GPU benchmarking with Llama.cpp

After adding a GPU and configuring my setup, I wanted to benchmark my graphics card. I used Llama.cpp and compiled it to leverage an NVIDIA GPU. Here, I summarize the steps I followed.

Image designed by author

Hardware Used

OS: Ubuntu 24.04 LTS (Official page)
GPU: NVIDIA RTX 3060 (affiliate link)
CPU: AMD Ryzen 7 5700G (affiliate link)
RAM: 52 GB
Storage: Samsung SSD 990 EVO 1TB (affiliate link)

Installing the NVIDIA CUDA Toolkit

To compile llama.cpp, you need to install the NVIDIA CUDA Toolkit. The process is straightforward—just follow the well-documented guide.

Once installed, don’t forget to configure the environment as described in the post-installation actions.

You can verify the installation of the toolkit (and the GPU compiler) by running the provided samples.

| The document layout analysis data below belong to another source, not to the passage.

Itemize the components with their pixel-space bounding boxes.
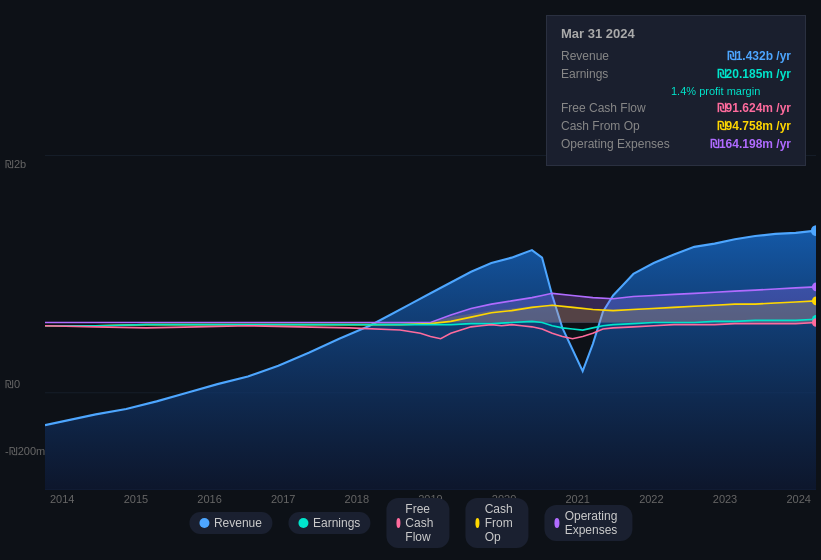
x-label-2024: 2024	[786, 493, 810, 505]
legend-fcf-dot	[396, 518, 400, 528]
x-label-2015: 2015	[124, 493, 148, 505]
tooltip-revenue-value: ₪1.432b /yr	[727, 49, 791, 63]
y-label-bottom: -₪200m	[5, 445, 45, 458]
tooltip-cashfromop-row: Cash From Op ₪94.758m /yr	[561, 119, 791, 133]
tooltip: Mar 31 2024 Revenue ₪1.432b /yr Earnings…	[546, 15, 806, 166]
x-label-2022: 2022	[639, 493, 663, 505]
legend-cashfromop-dot	[475, 518, 479, 528]
legend-opex-dot	[554, 518, 559, 528]
tooltip-earnings-row: Earnings ₪20.185m /yr	[561, 67, 791, 81]
tooltip-opex-row: Operating Expenses ₪164.198m /yr	[561, 137, 791, 151]
tooltip-fcf-value: ₪91.624m /yr	[717, 101, 791, 115]
tooltip-cashfromop-value: ₪94.758m /yr	[717, 119, 791, 133]
legend: Revenue Earnings Free Cash Flow Cash Fro…	[189, 498, 632, 548]
legend-cashfromop[interactable]: Cash From Op	[465, 498, 528, 548]
tooltip-date: Mar 31 2024	[561, 26, 791, 41]
legend-revenue[interactable]: Revenue	[189, 512, 272, 534]
legend-fcf[interactable]: Free Cash Flow	[386, 498, 449, 548]
tooltip-cashfromop-label: Cash From Op	[561, 119, 671, 133]
y-label-mid: ₪0	[5, 378, 20, 391]
tooltip-earnings-label: Earnings	[561, 67, 671, 81]
x-label-2023: 2023	[713, 493, 737, 505]
y-label-top: ₪2b	[5, 158, 26, 171]
chart-svg	[45, 155, 816, 490]
tooltip-revenue-label: Revenue	[561, 49, 671, 63]
tooltip-fcf-row: Free Cash Flow ₪91.624m /yr	[561, 101, 791, 115]
x-label-2014: 2014	[50, 493, 74, 505]
legend-revenue-label: Revenue	[214, 516, 262, 530]
tooltip-opex-label: Operating Expenses	[561, 137, 671, 151]
tooltip-opex-value: ₪164.198m /yr	[710, 137, 791, 151]
legend-fcf-label: Free Cash Flow	[405, 502, 439, 544]
chart-area	[45, 155, 816, 490]
tooltip-earnings-value: ₪20.185m /yr	[717, 67, 791, 81]
tooltip-fcf-label: Free Cash Flow	[561, 101, 671, 115]
tooltip-revenue-row: Revenue ₪1.432b /yr	[561, 49, 791, 63]
legend-cashfromop-label: Cash From Op	[485, 502, 519, 544]
tooltip-earnings-sub: 1.4% profit margin	[561, 85, 791, 97]
legend-earnings-label: Earnings	[313, 516, 360, 530]
legend-opex-label: Operating Expenses	[565, 509, 622, 537]
legend-revenue-dot	[199, 518, 209, 528]
chart-container: Mar 31 2024 Revenue ₪1.432b /yr Earnings…	[0, 0, 821, 560]
legend-opex[interactable]: Operating Expenses	[544, 505, 632, 541]
legend-earnings[interactable]: Earnings	[288, 512, 370, 534]
legend-earnings-dot	[298, 518, 308, 528]
revenue-area	[45, 231, 816, 490]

Specifically, execute:

git clone https://github.com/NVIDIA/cuda-samples.git  
cd cuda-samples/Samples/1_Utilities/deviceQuery
make

This should produce:

./deviceQuery                                                                                                                                                       
./deviceQuery Starting...

 CUDA Device Query (Runtime API) version (CUDART static linking)

Detected 1 CUDA Capable device(s)

Device 0: "NVIDIA GeForce RTX 3060"
  CUDA Driver Version / Runtime Version          12.4 / 12.6
  CUDA Capability Major/Minor version number:    8.6
  Total amount of global memory:                 12004 MBytes (12587106304 bytes)
  (028) Multiprocessors, (128) CUDA Cores/MP:    3584 CUDA Cores
  GPU Max Clock rate:                            1777 MHz (1.78 GHz)
  Memory Clock rate:                             7501 Mhz
  Memory Bus Width:                              192-bit
  
  [...]

deviceQuery, CUDA Driver = CUDART, CUDA Driver Version = 12.4, CUDA Runtime Version = 12.6, NumDevs = 1
Result = PASS

(I trimmed the output for brevity.)

Now, you can proceed to install llama.cpp.

Installing Llama.cpp

The project is available here: llama.cpp. For the impatient, here are the steps:

TL;DR

Install prerequisites
Retrieve the code
Compile with NVIDIA GPU options

Prerequisites

⁠sudo apt install cmake

Retrieving the Code

Simple and straightforward:

git clone https://github.com/ggerganov/llama.cpp.git
cd llama.cpp

Compilation

Refer to the documentation for additional options: build.

On my machine, the steps were:

cmake -B build -DGGML_CUDA=ON
cmake --build build --config Release

The compilation took 17 minutes and 41 seconds—long enough for one (or two) coffee breaks. 😊

Benchmarking

Now it’s time to run benchmarks.

Retrieving Models

A key point is that llama.cpp requires models in the GGUF format. You can find such models easily on HuggingFace. I found most of them in Bartowski’s repository.

Running Tests

In the llama.cpp/build/bin directory, I ran:

./llama-bench -p 0 -n 512 -m ../../models/gemma2-2b-GGUF/dolphin-2.9.4-gemma2-2b-Q5_K_M.gguf -m ../../models/Meta-Llama-3.1-8B-Instruct/Meta-Llama-3.1-8B-Instruct-Q5_K_M.gguf -m ../../models/Qwen2.5-Coder-14B-Instruct-GGUF/Qwen2.5-14B-Instruct-Q5_K_M.gguf

This produced:

ggml_cuda_init: GGML_CUDA_FORCE_MMQ:    no
ggml_cuda_init: GGML_CUDA_FORCE_CUBLAS: no
ggml_cuda_init: found 1 CUDA devices:
  Device 0: NVIDIA GeForce RTX 3060, compute capability 8.6, VMM: yes
| model                          |       size |     params | backend    | ngl |          test |                  t/s |
| ------------------------------ | ---------: | ---------: | ---------- | --: | ------------: | -------------------: |
| gemma2 2B Q5_K - Medium        |   1.79 GiB |     2.61 B | CUDA       |  99 |         tg512 |        119.00 ± 0.72 |
| llama 8B Q5_K - Medium         |   5.33 GiB |     8.03 B | CUDA       |  99 |         tg512 |         53.01 ± 0.06 |
| qwen2 14B Q5_K - Medium        |   9.78 GiB |    14.77 B | CUDA       |  99 |         tg512 |         28.88 ± 0.03 |

Note: If a model exceeds the GPU’s capacity, you will encounter an error: failed to load model 'xxx.gguf'.

Conclusion

With an NVIDIA RTX3060 GPU, it is therefore possible to use LLM models of 14B (14 billion parameters) with quantization of the Q5_K_M type in a completely satisfactory way (the same order of speed of response as ChatGPT 4o).